The anaerobic treatment apparatus as described above, preferably, the first anaerobic tower is connected in series with the second anaerobic tower;

a first anaerobic tower water outlet pipeline of the first anaerobic tower is connected with a water inlet pipeline of a buffer tower, and a water outlet pipeline of the buffer tower is connected with a second anaerobic tower water inlet pipeline of the second anaerobic tower;

the first anaerobic tower water outlet pipeline is arranged above the first upper three-phase separator;

and the water outlet pipeline of the second anaerobic tower is arranged above the second upper three-phase separator.

The anaerobic treatment apparatus as described above, preferably, the first anaerobic tower is connected in parallel with the second anaerobic tower;

a first anaerobic tower water outlet pipeline is arranged above the first upper three-phase separator, and a second anaerobic tower water outlet pipeline is arranged above the second upper three-phase separator;

the first anaerobic tower water inlet pipeline is connected with the second anaerobic tower water inlet pipeline in parallel.

The anaerobic treatment equipment as described above, preferably, the first upper three-phase separator is provided with a first upper gas discharge pipe, and the first upper gas discharge pipe is connected with the top end of the first shell;

a first lower gas discharge pipeline is arranged on the first lower three-phase separator and connected with the top end of the first shell;

a second upper gas discharge pipeline is arranged on the second upper three-phase separator and connected with the top end of the second shell;

and a second lower gas discharge pipeline is arranged on the second lower three-phase separator and is connected with the top end of the second shell.
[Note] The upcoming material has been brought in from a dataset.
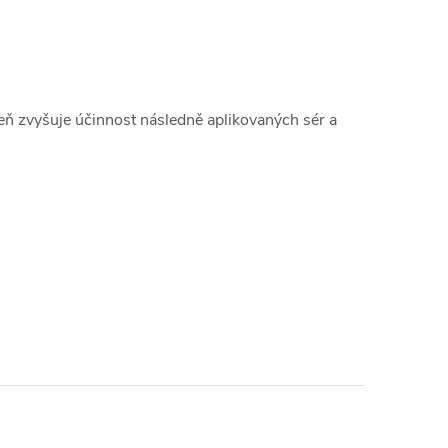
eň zvyšuje účinnost následně aplikovaných sér a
The anaerobic treatment equipment is characterized in that a first upper return pipeline and a first lower return pipeline are arranged in the first anaerobic tower; the first upper return conduit is positioned below the first upper three-phase separator and the first lower return conduit is positioned below the first lower three-phase separator; the water outlet of the first upper return pipeline and the water outlet of the first lower return pipeline are connected with the water inlet pipeline of the first anaerobic tower through a circulating reflux pump and a pipe body;

a second upper reflux pipeline and a second lower reflux pipeline are arranged in the second anaerobic tower; the second upper return conduit is positioned below the second upper three-phase separator and the second lower return conduit is positioned below the second lower three-phase separator; and the water outlet of the second upper return pipeline and the water outlet of the second lower return pipeline are connected with the water inlet pipeline of the second anaerobic tower through a circulating reflux pump and a pipe body.

The anaerobic treatment equipment is characterized in that a first sludge discharge assembly is arranged at the bottom of the first anaerobic tower, and the first sludge discharge assembly is arranged at the bottom of the first shell;

and a second sludge discharge assembly is arranged at the bottom of the second anaerobic tower and is arranged at the bottom of the second shell.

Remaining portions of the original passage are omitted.